You could always offer to let the people keep the bird. MANY people who find our birds don't know anything about them, but, after a few days, they absolutely fall in love with them. I've seen it happen time and time again. If that's what you decide to do, you need to educate the finders about the pigeon. Make sure they aren't going to stick it in a cage for the rest of it's life AND make sure that they know, if they let it loose, it will TRY to come home and may be lost forever.
If the finder keeping the bird is not an option, the next best thing to do is try to find a fancier in the area where the bird is and ask them to go get it for you. They may be able to give it to a new member in their club or keep it themselves OR maybe work something out with you on getting it back home.
Now, having said all of this, we all should know our birds pretty well and you know when a bird has gotten lost, whether it might be able to make it home or not. 
The bottom line is, that bird was sent to a race (or training toss) by YOU. Whether the bird is not physically capable of flying the race you asked it fly, or it's just not the smartest bird in your loft doesn't matter. What matters is YOU are the one who put it out there and it's YOUR responsibility to see that the bird is taken care of.


----------



## SmithFamilyLoft

Lovebirds said:


> Treesa asked me to write up a little something about getting lost birds back home. I actually found the time just now. What I came up with is below. Thought I'd post it here for some of you other people to read and if there's anything that needs to be added, let me know and when WE'RE through with it, then Treesa can put it where she wants it.
> Someone might want to check my spelling too. I don't have spell check on here.
> 
> ..................................................
> 
> 
> 
> One of your birds that didn't make it home from the race has been found? What should you do?
> Below are a few questions to ask yourself.
> 
> 1. How far from home is the bird? _(If it's only a few miles from you, the best thing to do is just go get the bird. This way, the finder of the bird knows that pigeon fanciers DO care about their birds. If the bird got THAT close to home, but couldn't make it all the way, there's a good chance it won't ever make it home)_
> 3. How long was it missing before someone found it? _(This alone will almost tell you what shape the bird is in.)_
> 4. Did the finder have to "catch" the bird, or did they just pick it up? _(If they had a hard time catching the bird, its possible that after a couple of days the bird can be released.

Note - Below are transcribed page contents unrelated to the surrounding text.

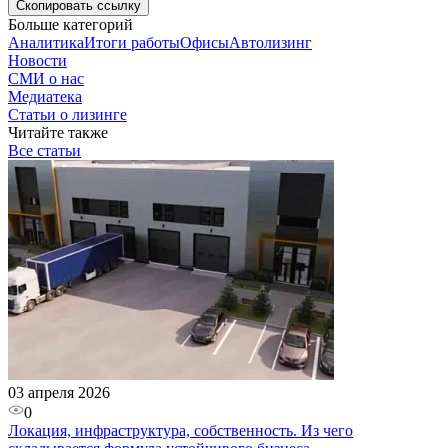
Скопировать
ссылку
Больше категорий
Аналитика
Итоги работы
Офисы
Автолизинг
Новости
СМИ о нас
Медиатека
Статьи о лизинге
Читайте также
Все статьи
03 апреля 2026
0
Локация, инфраструктура, собственность. Из чего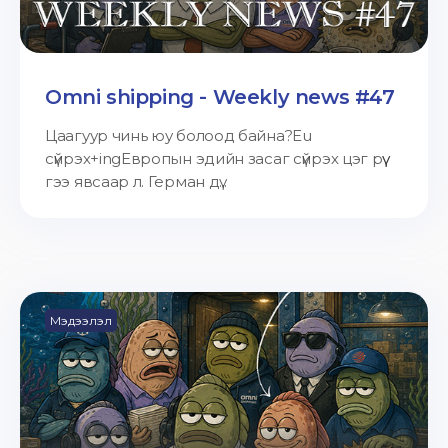
Omni shipping - Weekly news #47
Цаагуур чинь юу болоод байна?Eu
сүйрэх+ingЕвропын эдийн засаг сүйрэх цэг рүү
гээ явсаар л. Герман дү...
Мэдээлэл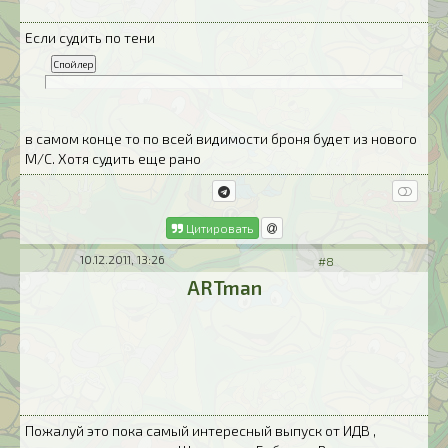
Если судить по тени
в самом конце то по всей видимости броня будет из нового
М/С. Хотя судить еще рано
Цитировать
10.12.2011, 13:26
#8
ARTman
Пожалуй это пока самый интересный выпуск от ИДВ ,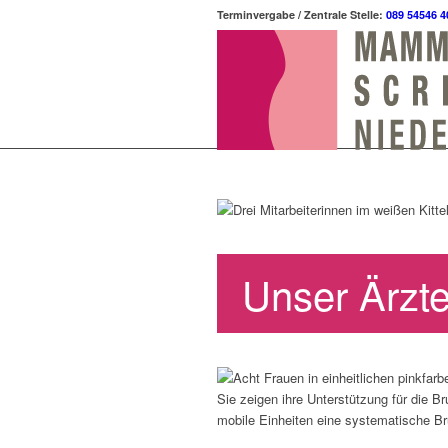
Terminvergabe / Zentrale Stelle:
089 54546 4
Unser Ärzt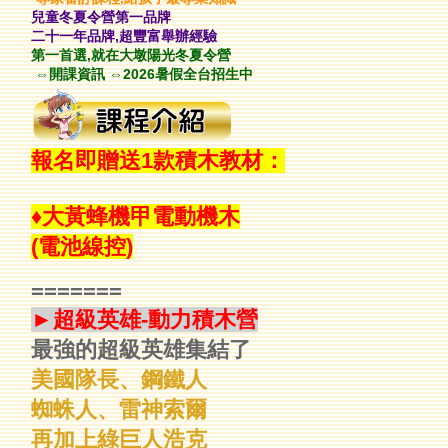
兒童冬夏令營第一品牌
二十一年品牌,超豐富舉辦經驗
第一首選,就在大墩陽光冬夏令營
⇔開課資訊 ⇔2026暑假全台招生中
報名即贈送1款積木教材：
♦大黃蜂機甲電動機木
(電池線控)
=======
►超級英雄-動力積木營
最強的超級英雄集結了
美國隊長、鋼鐵人
蜘蛛人、雷神索爾
再加上綠巨人浩克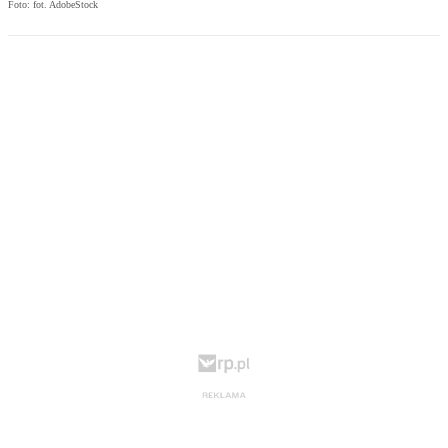
Foto: fot. AdobeStock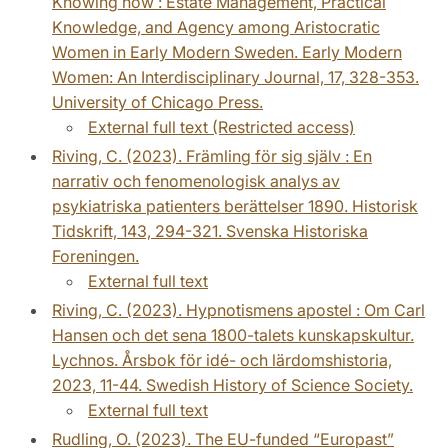
Knowing how : Estate Management, Practical
Knowledge, and Agency among Aristocratic
Women in Early Modern Sweden. Early Modern
Women: An Interdisciplinary Journal, 17, 328-353.
University of Chicago Press.
External full text (Restricted access)
Riving, C. (2023). Främling för sig själv : En
narrativ och fenomenologisk analys av
psykiatriska patienters berättelser 1890. Historisk
Tidskrift, 143, 294-321. Svenska Historiska
Foreningen.
External full text
Riving, C. (2023). Hypnotismens apostel : Om Carl
Hansen och det sena 1800-talets kunskapskultur.
Lychnos. Årsbok för idé- och lärdomshistoria,
2023, 11-44. Swedish History of Science Society.
External full text
Rudling, O. (2023). The EU-funded “Europast”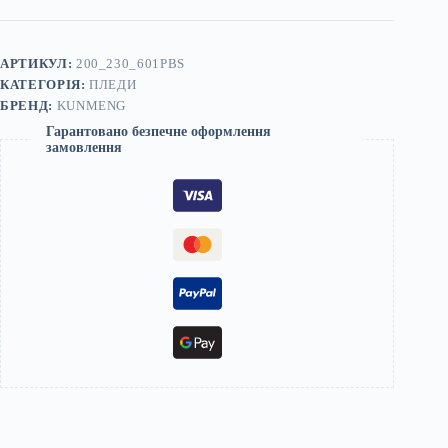
АРТИКУЛ:
200_230_601PBS
КАТЕГОРІЯ:
ПЛЕДИ
БРЕНД:
KUNMENG
Гарантовано безпечне оформлення
замовлення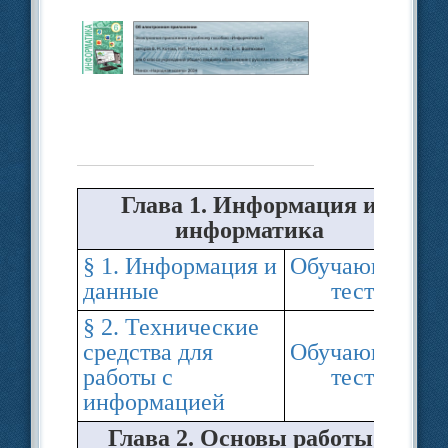
Глава 1. Информация и
информатика
§ 1. Информация и
Обучающий
данные
тест
§ 2. Технические
средства для
Обучающий
работы с
тест
информацией
Глава 2. Основы работы с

If they actually picked the bird up without any problems, the chances of this bird making it home are slim. ESPECIALLY if it's a LONG ways from home)_
> 4. Does the finder of your bird know anything about pigeons? _(Finders who know nothing about pigeons will assume (if they just picked it up) that because it's banded, it's a "pet", not realizing that if it could, the bird would have flown away and not been caught so easily.)_
> 
> Along with the above questions, you have to take in consideration how long the race was, how far the bird flew to get where it has been found and how far it has to fly to get home.
> Not everyone can afford to have a bird shipped back home and with the price of gas, you may not be able to afford to drive to get the bird.
> However, you should never tell someone to "just let the bird go" just because you can't afford to go get it.
> You could always offer to let the people keep the bird. MANY people who find our birds don't know anything about them, but, after a few days, they absolutely fall in love with them. I've seen it happen time and time again. If that's what you decide to do, you need to educate the finders about the pigeon. Make sure they aren't going to stick it in a cage for the rest of it's life AND make sure that they know, if they let it loose, it will TRY to come home and may be lost forever.
> If the finder keeping the bird is not an option, the next best thing to do is try to find a fancier in the area where the bird is and ask them to go get it for you. They may be able to give it to a new member in their club or keep it themselves OR maybe work something out with you on getting it back home.
> Now, having said all of this, we all should know our birds pretty well and you know when a bird has gotten lost, whether it might be able to make it home or not.
> The bottom line is, that bird was sent to a race (or training toss) by YOU. Whether the bird is not physically capable of flying the race you asked it fly, or it's just not the smartest bird in your loft doesn't matter. What matters is YOU are the one who put it out there and it's YOUR responsibility to see that the bird is taken care of.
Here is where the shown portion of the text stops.